Неясная чувственность уже исчезла из ее взгляда, она, кажется, вновь внимательно и настороженно его слушала.
— И ничего больше?
— Ну, не совсем. Я хочу сказать, что должно быть и нечто другое.
— Что?
— Ну… — Он чувствовал себя как школьник, которому следует ответить, что это самое «нечто другое» — это забота о благосостоянии человечества, борьба за справедливость, защита угнетенных. Но лишь только он начал излагать эти мысли, как сразу понял, что их полная неуместность мешает ему говорить — настолько далеки все эти страдания и беды человечества были от того, что он видел сейчас: от этой женщины, развалившейся в плетеном кресле с широко расставленными в стороны ногами и стаканом виски в руке. Она жадно ждала от него правды, гораздо большей, чем он мог ей поведать. Но он тем не менее продолжил: — Это закон истории. Когда общество перестает понимать цели своего существования, когда это существование уже не определяется и не направляется борьбой за пищу и безопасность, все, что остается, так это уход в частную жизнь. А мы все в душе анархисты, когда более нет высоких целей. Вот мы и прыгаем в койки друг к другу… Господи, что за лживый бред все эти идеи: все, что нужно человеку, — это любовь!
— Джозеф, — начала она, и ее голос теперь звучал очень мягко и вкрадчиво, глаза неотрывно смотрели в огонь, — почему всегда так происходит?
Он чувствовал, что ее желание, ее готовность предложить себя все больше расправляет крылья, словно проверяя сопротивление воздуха. Он прикончил свое виски и встал.
— Я, пожалуй, поеду, Клеота, — сказал он.
Она подняла на него взгляд, лениво моргая.
— Эта женщина сказала, что Стоу умрет прежде своей сестры.
У него не было слов, чтоб ей ответить. Ее вера в это пророчество потрясла его. Он увидел Стоу мертвым. Он наклонился и неловко положил руку на ее ладонь.
— Ну как можно верить в подобный вздор, а?
— Почему вы уезжаете? — спросила она.
Ее откровенность привела его в ужас.
— Я, пожалуй, выпью еще. — Он взял бутылку, поставил ее на пол возле своего кресла и снова сел, стараясь, чтобы этот процесс занял как можно больше времени. И снова мысленно выругался в адрес собственного подозрительного умишки — она же, черт побери, просто боится за жизнь Стоу! Он задержится, пока она либо заснет, либо избавится от своих страхов.
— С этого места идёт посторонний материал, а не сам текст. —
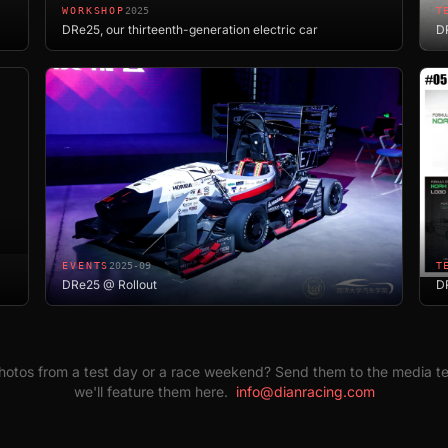
WORKSHOP
2025
T
DRe25, our thirteenth-generation electric car
DR
EVENTS
2025-09
T
DRe25 @ Rollout
D
otos from a test day or a race weekend? Send them to the media 
we'll feature them here.
info@dianracing.com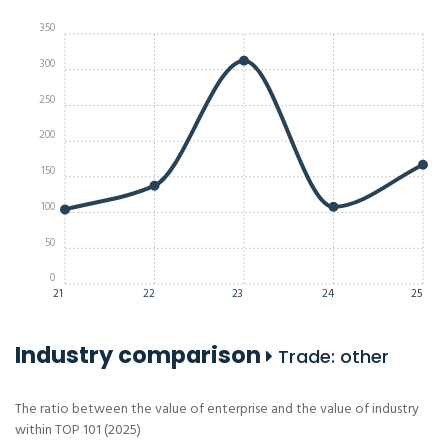
350
300
250
200
150
100
50
0
21
22
23
24
25
Industry comparison
Trade: other
The ratio between the value of enterprise and the value of industry
within TOP 101 (2025)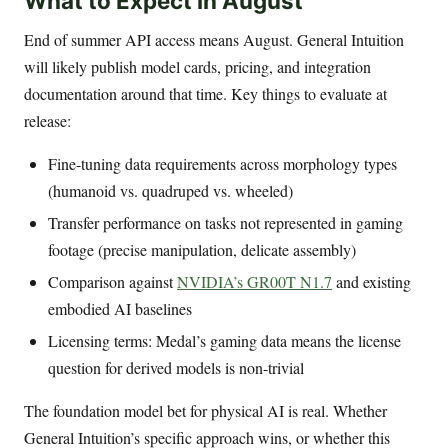
What to Expect in August
End of summer API access means August. General Intuition
will likely publish model cards, pricing, and integration
documentation around that time. Key things to evaluate at
release:
Fine-tuning data requirements across morphology types
(humanoid vs. quadruped vs. wheeled)
Transfer performance on tasks not represented in gaming
footage (precise manipulation, delicate assembly)
Comparison against
NVIDIA’s GR00T N1.7
and existing
embodied AI baselines
Licensing terms: Medal’s gaming data means the license
question for derived models is non-trivial
The foundation model bet for physical AI is real. Whether
General Intuition’s specific approach wins, or whether this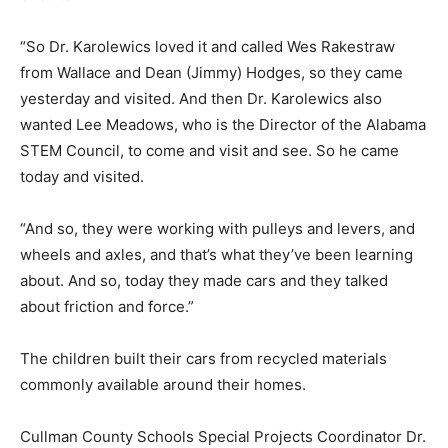
“So Dr. Karolewics loved it and called Wes Rakestraw
from Wallace and Dean (Jimmy) Hodges, so they came
yesterday and visited. And then Dr. Karolewics also
wanted Lee Meadows, who is the Director of the Alabama
STEM Council, to come and visit and see. So he came
today and visited.
“And so, they were working with pulleys and levers, and
wheels and axles, and that’s what they’ve been learning
about. And so, today they made cars and they talked
about friction and force.”
The children built their cars from recycled materials
commonly available around their homes.
Cullman County Schools Special Projects Coordinator Dr.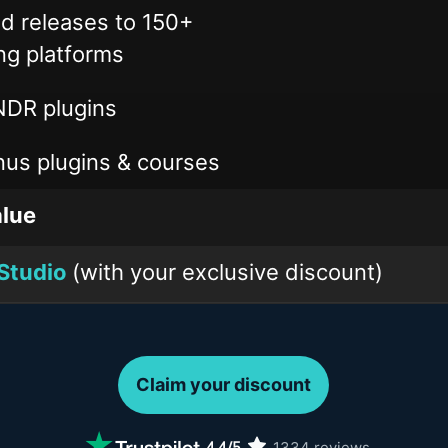
ed releases to 150+
ng platforms
DR plugins
us plugins & courses
lue
Studio
(with your exclusive discount)
Claim your discount
1334
reviews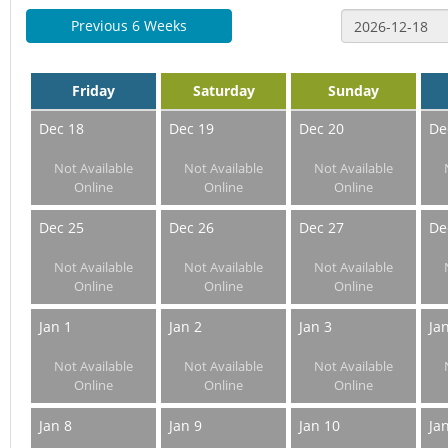
Previous 6 Weeks
Friday
Saturday
Sunday
Dec 18
Dec 19
Dec 20
De
Not Available
Not Available
Not Available
Online
Online
Online
Dec 25
Dec 26
Dec 27
De
Not Available
Not Available
Not Available
Online
Online
Online
Jan 1
Jan 2
Jan 3
Ja
Not Available
Not Available
Not Available
Online
Online
Online
Jan 8
Jan 9
Jan 10
Ja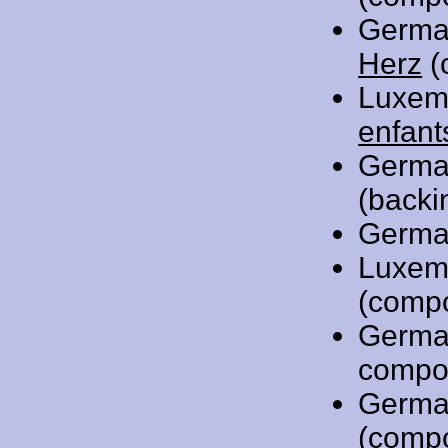
Germa
Herz
(
Luxem
enfant
Germa
(backi
Germa
Luxem
(comp
Germa
compo
Germa
(comp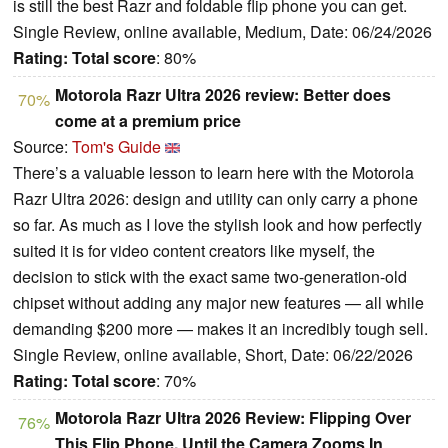
is still the best Razr and foldable flip phone you can get.
Single Review, online available, Medium, Date: 06/24/2026
Rating:
Total score
: 80%
Motorola Razr Ultra 2026 review: Better does
70%
come at a premium price
Source:
Tom's Guide
There’s a valuable lesson to learn here with the Motorola
Razr Ultra 2026: design and utility can only carry a phone
so far. As much as I love the stylish look and how perfectly
suited it is for video content creators like myself, the
decision to stick with the exact same two-generation-old
chipset without adding any major new features — all while
demanding $200 more — makes it an incredibly tough sell.
Single Review, online available, Short, Date: 06/22/2026
Rating:
Total score
: 70%
Motorola Razr Ultra 2026 Review: Flipping Over
76%
This Flip Phone, Until the Camera Zooms In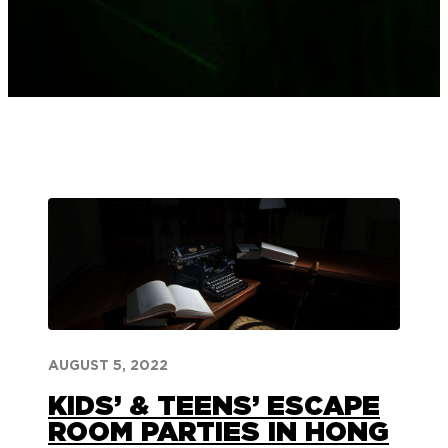
AUGUST 5, 2022
KIDS’ & TEENS’ ESCAPE
ROOM PARTIES IN HONG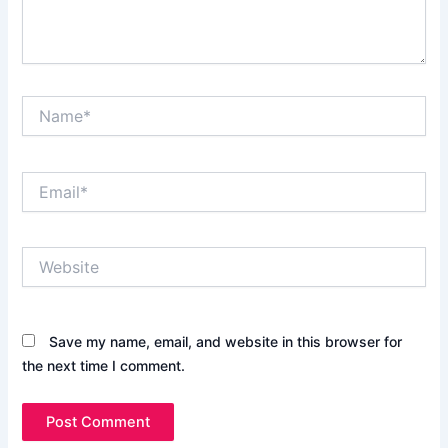
Name*
Email*
Website
Save my name, email, and website in this browser for
the next time I comment.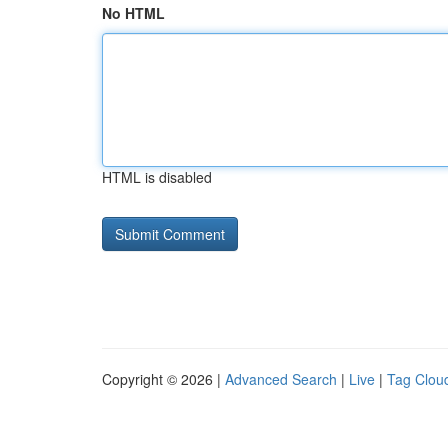
No HTML
HTML is disabled
Copyright © 2026 |
Advanced Search
|
Live
|
Tag Clou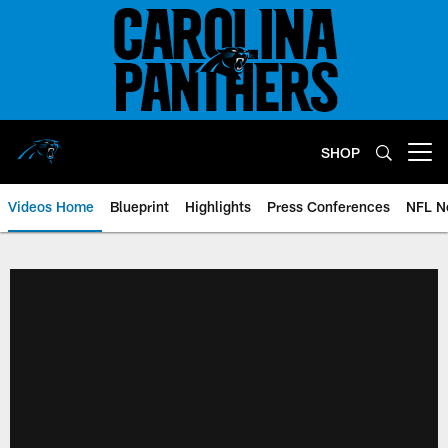
Skip
to
main
content
SHOP
Open menu button
Videos Home
Blueprint
Highlights
Press Conferences
NFL N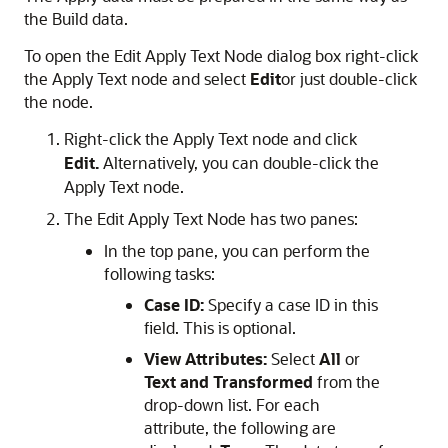
the Build data.
To open the
Edit Apply Text Node
dialog box right-click
the Apply Text node and select
Edit
or just double-click
the node.
Right-click the Apply Text node and click
Edit.
Alternatively, you can double-click the
Apply Text node.
The Edit Apply Text Node has two panes:
In the top pane, you can perform the
following tasks:
Case ID:
Specify a case ID in this
field. This is optional.
View Attributes:
Select
All
or
Text and Transformed
from the
drop-down list. For each
attribute, the following are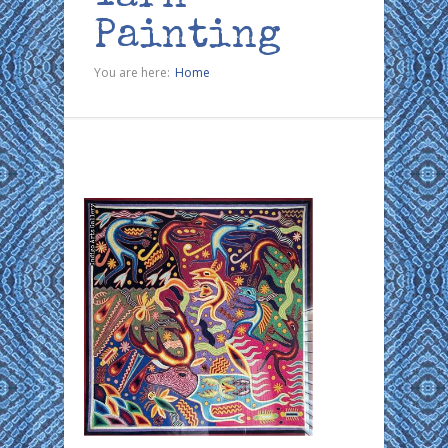
Painting
You are here:
Home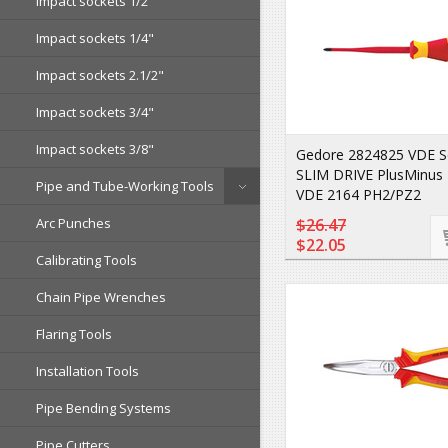
Impact sockets 1/2"
Impact sockets 1/4"
Impact sockets 2.1/2"
Impact sockets 3/4"
Impact sockets 3/8"
Gedore 2824825 VDE S
SLIM DRIVE PlusMinus
Pipe and Tube-Working Tools
VDE 2164 PH2/PZ2
Arc Punches
$26.47
$22.05
Calibrating Tools
Chain Pipe Wrenches
Flaring Tools
Installation Tools
Pipe Bending Systems
Pipe Cutters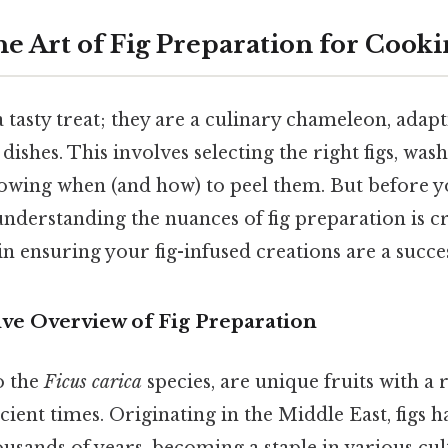
he Art of Fig Preparation for Cook
 a tasty treat; they are a culinary chameleon, adapt
dishes. This involves selecting the right figs, wa
owing when (and how) to peel them. But before y
, understanding the nuances of fig preparation is c
 in ensuring your fig-infused creations are a succe
e Overview of Fig Preparation
o the
Ficus carica
species, are unique fruits with a 
cient times. Originating in the Middle East, figs 
ousands of years, becoming a staple in various cu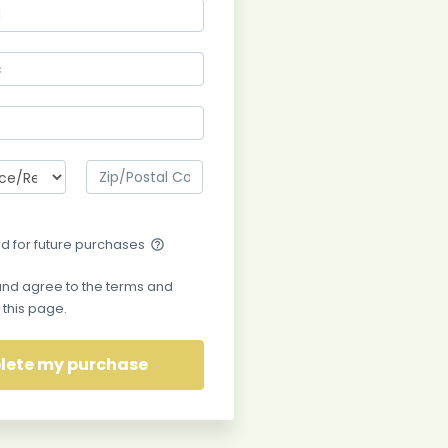
rd for future purchases
help_outline
and agree to the terms and
 this page.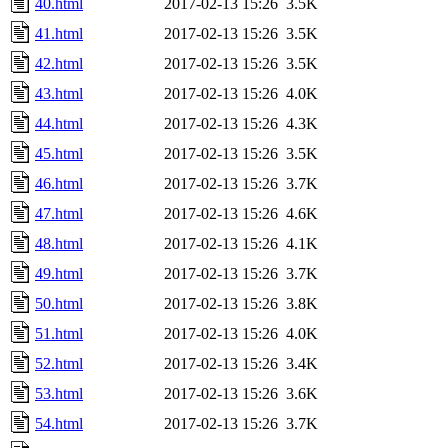
40.html
2017-02-13 15:26
3.5K
41.html
2017-02-13 15:26
3.5K
42.html
2017-02-13 15:26
3.5K
43.html
2017-02-13 15:26
4.0K
44.html
2017-02-13 15:26
4.3K
45.html
2017-02-13 15:26
3.5K
46.html
2017-02-13 15:26
3.7K
47.html
2017-02-13 15:26
4.6K
48.html
2017-02-13 15:26
4.1K
49.html
2017-02-13 15:26
3.7K
50.html
2017-02-13 15:26
3.8K
51.html
2017-02-13 15:26
4.0K
52.html
2017-02-13 15:26
3.4K
53.html
2017-02-13 15:26
3.6K
54.html
2017-02-13 15:26
3.7K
Сквозь теплый туман, что окружал ее, она заметила: Джозеф внезапно как-то странно оживился. Как он на самом деле молод! Волосы еще не седеют, кожа гладкая, от него не исходит ничего осуждающего, приказного, нетерпеливого, столь свойственного мужьям; она вдруг заново ощутила свое тело, словно до сих пор совершенно его не знала.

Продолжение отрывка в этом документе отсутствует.